Investment bank Goldman Sachs expects sell downs of its balance sheet commercial real estate holdings to continue in 2024, after actively making dispositions over the past couple of quarters.

With the on-balance sheet alternative investments in its asset and wealth management division, Goldman had $8.4 billion in total commercial real estate exposure, including $1.8 billion in loans, $500 million in debt securities, $3.8 billion in equity securities and $2.3 billion in consolidated investment entities, according to the company’s full year and Q4 2023 earnings results presentation.

This represented a further reduction of the firm’s commercial real estate exposure from $9.7 billion, as reported in the company’s Q3 2023 earnings results. All told, the value of Goldman’s commercial real estate alternative investments has fallen by more than $6 billion from $15 billion at the start of 2023.

“We’ve made substantial progress moving down the positions over the course of 2023,” said chief financial officer Denis Coleman during the banking giant’s Q4 2023 earnings call last week. “Our office exposures from an impairment and marks perspective, we’re sitting at roughly 50 percent. So we think that based on the visibility that we had and the activity that we had over the course of 2023, that portfolio, and the broader portfolio for that matter, sits at the right place.”

He continued: “As we move into 2024, there should be opportunities for further dispositions and we’ll remain very focused on what the mix of that disposition activity is.”

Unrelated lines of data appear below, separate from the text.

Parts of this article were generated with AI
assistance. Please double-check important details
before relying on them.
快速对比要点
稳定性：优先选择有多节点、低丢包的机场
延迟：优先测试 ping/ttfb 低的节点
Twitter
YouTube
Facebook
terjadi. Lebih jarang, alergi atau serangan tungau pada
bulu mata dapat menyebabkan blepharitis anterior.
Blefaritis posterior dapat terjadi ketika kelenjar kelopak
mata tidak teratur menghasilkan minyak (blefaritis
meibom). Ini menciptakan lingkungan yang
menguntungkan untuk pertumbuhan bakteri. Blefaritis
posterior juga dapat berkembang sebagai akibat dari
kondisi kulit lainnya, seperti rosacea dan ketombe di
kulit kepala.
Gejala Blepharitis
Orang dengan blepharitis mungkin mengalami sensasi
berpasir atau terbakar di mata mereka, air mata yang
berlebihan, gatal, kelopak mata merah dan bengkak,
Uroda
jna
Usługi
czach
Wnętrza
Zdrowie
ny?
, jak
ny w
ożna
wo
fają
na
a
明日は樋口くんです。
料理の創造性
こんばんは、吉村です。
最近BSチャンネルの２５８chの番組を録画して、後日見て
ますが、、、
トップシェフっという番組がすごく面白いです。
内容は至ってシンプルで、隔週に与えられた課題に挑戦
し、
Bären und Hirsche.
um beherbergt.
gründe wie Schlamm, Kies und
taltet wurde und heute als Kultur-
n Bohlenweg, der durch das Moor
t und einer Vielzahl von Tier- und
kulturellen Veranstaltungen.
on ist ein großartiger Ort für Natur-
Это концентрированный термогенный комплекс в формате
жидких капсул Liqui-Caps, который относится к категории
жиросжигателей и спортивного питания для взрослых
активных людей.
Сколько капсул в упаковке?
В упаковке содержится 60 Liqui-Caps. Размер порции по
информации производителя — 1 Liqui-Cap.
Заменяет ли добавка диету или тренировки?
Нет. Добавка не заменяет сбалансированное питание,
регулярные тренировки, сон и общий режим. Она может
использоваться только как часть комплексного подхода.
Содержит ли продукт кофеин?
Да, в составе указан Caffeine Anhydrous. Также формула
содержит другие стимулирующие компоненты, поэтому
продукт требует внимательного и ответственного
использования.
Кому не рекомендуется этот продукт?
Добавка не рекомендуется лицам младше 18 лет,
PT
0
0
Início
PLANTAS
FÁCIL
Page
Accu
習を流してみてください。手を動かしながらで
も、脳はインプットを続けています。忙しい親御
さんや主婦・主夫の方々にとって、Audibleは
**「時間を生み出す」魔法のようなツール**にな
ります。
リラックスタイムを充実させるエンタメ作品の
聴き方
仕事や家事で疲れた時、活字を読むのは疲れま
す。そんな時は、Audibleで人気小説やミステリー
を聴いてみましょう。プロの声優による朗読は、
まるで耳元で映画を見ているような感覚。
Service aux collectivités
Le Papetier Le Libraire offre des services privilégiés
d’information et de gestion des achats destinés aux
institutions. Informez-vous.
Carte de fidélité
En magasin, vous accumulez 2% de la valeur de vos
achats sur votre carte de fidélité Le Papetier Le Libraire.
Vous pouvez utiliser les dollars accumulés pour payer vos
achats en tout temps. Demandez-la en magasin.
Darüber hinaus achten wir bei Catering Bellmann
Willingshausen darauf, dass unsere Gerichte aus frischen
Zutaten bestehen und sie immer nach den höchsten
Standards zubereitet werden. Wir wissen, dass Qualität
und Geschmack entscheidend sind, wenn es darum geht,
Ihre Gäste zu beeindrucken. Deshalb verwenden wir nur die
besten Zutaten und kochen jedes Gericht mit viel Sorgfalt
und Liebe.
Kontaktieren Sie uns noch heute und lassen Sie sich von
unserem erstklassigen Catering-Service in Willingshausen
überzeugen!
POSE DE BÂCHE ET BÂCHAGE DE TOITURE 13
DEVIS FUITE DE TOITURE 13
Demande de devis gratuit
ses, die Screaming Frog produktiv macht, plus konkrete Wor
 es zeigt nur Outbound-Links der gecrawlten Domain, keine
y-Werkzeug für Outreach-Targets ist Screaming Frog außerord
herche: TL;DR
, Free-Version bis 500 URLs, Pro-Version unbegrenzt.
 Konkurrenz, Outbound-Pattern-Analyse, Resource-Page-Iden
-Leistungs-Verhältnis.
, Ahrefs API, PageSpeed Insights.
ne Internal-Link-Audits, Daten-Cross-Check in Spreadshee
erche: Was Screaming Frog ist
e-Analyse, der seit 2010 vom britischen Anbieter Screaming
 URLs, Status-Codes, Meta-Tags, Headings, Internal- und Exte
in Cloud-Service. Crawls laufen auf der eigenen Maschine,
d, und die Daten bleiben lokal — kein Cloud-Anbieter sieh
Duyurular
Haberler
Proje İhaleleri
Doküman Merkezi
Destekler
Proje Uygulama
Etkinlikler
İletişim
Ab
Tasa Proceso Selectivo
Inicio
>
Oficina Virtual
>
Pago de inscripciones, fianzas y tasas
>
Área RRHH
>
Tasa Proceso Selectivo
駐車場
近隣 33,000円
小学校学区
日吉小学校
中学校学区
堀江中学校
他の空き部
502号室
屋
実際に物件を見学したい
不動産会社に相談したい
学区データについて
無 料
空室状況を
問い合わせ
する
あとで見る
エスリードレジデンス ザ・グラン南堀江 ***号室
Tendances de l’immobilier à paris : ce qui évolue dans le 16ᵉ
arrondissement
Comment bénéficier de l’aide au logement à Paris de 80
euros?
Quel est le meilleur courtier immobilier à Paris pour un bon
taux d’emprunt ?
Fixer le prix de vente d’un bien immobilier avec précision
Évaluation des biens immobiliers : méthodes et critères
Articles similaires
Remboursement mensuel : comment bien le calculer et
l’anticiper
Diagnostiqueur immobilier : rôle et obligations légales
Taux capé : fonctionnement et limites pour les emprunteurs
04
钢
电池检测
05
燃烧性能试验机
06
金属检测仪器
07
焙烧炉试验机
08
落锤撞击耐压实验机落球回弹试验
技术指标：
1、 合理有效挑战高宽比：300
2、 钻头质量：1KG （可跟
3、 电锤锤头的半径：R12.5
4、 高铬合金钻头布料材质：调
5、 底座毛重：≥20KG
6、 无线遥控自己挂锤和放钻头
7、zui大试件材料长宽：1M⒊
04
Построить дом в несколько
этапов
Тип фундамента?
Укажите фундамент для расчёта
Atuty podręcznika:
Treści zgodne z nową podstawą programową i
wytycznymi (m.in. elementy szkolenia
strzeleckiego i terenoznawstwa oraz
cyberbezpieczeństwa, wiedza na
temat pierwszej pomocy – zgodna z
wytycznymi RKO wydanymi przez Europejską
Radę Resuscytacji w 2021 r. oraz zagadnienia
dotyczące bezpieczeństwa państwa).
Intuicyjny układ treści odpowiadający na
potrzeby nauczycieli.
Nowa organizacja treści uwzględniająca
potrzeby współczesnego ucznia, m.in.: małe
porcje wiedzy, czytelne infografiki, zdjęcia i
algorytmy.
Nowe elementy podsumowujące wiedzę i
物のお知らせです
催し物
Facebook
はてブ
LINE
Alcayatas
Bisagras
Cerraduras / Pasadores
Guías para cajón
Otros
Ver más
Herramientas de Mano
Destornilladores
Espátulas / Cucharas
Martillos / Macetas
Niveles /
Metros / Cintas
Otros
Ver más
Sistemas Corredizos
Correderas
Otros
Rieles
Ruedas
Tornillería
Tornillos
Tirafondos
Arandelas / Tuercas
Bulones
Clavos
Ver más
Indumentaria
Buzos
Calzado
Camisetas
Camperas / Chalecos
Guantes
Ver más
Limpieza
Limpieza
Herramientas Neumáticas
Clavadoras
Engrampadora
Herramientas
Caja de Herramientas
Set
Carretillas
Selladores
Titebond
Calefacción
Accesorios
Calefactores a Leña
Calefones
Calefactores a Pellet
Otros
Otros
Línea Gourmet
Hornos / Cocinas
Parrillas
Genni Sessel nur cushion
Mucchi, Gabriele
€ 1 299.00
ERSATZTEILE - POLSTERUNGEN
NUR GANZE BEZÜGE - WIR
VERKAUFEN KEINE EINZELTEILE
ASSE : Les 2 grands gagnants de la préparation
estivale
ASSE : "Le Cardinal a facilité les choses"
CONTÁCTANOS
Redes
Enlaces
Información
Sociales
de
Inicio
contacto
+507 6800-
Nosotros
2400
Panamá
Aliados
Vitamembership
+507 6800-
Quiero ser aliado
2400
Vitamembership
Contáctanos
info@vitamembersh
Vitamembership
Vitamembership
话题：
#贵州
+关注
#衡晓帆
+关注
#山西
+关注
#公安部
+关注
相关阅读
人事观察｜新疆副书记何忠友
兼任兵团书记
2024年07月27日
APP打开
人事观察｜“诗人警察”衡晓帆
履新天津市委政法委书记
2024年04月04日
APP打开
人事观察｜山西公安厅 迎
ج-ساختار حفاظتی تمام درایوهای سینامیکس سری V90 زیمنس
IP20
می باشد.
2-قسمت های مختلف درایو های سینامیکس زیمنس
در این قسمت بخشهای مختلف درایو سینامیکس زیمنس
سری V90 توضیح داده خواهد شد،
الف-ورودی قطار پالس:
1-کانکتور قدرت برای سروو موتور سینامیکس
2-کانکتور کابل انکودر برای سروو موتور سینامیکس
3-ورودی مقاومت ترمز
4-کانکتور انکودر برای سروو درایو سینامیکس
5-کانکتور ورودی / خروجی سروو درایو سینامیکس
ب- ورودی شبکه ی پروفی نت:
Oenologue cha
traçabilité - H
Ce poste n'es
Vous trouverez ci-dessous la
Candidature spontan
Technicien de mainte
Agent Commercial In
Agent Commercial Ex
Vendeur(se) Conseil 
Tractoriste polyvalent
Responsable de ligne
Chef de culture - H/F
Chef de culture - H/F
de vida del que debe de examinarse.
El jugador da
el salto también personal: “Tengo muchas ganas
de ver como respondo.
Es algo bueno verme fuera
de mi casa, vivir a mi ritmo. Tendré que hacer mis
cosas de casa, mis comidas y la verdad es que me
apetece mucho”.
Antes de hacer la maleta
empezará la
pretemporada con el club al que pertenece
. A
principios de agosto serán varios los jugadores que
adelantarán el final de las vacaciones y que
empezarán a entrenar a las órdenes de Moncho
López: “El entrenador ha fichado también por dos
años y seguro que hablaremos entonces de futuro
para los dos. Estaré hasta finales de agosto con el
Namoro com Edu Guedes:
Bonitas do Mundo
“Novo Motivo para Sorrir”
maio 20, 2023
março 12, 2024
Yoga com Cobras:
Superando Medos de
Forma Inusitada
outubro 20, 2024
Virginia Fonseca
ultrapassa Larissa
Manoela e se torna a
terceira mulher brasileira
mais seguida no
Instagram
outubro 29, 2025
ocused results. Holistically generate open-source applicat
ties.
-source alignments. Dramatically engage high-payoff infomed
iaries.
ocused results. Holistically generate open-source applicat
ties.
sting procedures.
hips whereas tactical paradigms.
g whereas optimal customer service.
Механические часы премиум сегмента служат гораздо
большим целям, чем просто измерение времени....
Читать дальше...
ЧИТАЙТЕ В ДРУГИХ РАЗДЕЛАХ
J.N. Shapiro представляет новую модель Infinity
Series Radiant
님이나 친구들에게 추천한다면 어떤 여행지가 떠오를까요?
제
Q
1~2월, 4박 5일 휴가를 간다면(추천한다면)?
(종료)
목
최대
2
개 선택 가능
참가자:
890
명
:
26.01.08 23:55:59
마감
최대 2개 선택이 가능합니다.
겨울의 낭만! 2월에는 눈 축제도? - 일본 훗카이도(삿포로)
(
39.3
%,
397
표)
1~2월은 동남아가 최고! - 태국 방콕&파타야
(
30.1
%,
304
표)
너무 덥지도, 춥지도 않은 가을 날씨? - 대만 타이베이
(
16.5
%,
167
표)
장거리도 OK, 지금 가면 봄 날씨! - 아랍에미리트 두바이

In its AWM division, Goldman reported its private equity investments dropped from $2.08 billion in 2022 to approximately $360 million in 2023, attributing the decline primarily to net losses from real estate investments last year. Despite a challenging environment for real estate investments in 2023, debt investments rose to $1.32 billion last year, up 13 percent from 2022.

During Q4 2023, Goldman had $25 billion, or 13.8 percent, of firmwide loans in commercial real estate, net of allowance of loan and lease losses. Of that amount, $11 billion was in warehouse (the largest sector allocation in the loan portfolio) and $1 billion was in office (the smallest sector exposure in the portfolio), the presentation showed.

Forty-six percent of the firmwide commercial real estate loan portfolio was investment-grade, while the office-related loans were primarily secured by Class A office properties, according to the earnings results. Additionally, the firm has $3.4 billion of commercial real estate-related unfunded lending commitments, including $500 million of office-related commitments.

Thirty-eight percent of Goldman’s commercial real estate-related on-balance sheet alternative investments consisted of historical principal investments, which the firm intends to exit over the medium term. The bank’s historical principal investment portfolio accounted for roughly $16 billion of its approximately $46 billion of on-balance sheet alternative investments in Q4 2023. During the quarter, the firm reduced the latter portfolio by more than $4 billion, including $3 billion of CIE sales, bringing total reductions for 2023 to $13 billion.

“We continue to focus on exiting this portfolio over the medium term, though we don’t expect portfolio reductions in 2024 to be at the same pace as in 2023,” Coleman said.

At Q4 2023, Goldman had $21 billion of assets under supervision in real estate, less than 10 percent of the $277 billion in total alternative investments AUS, according to its earnings results. AUS includes assets under management and other client assets for which Goldman Sachs does not have full discretion.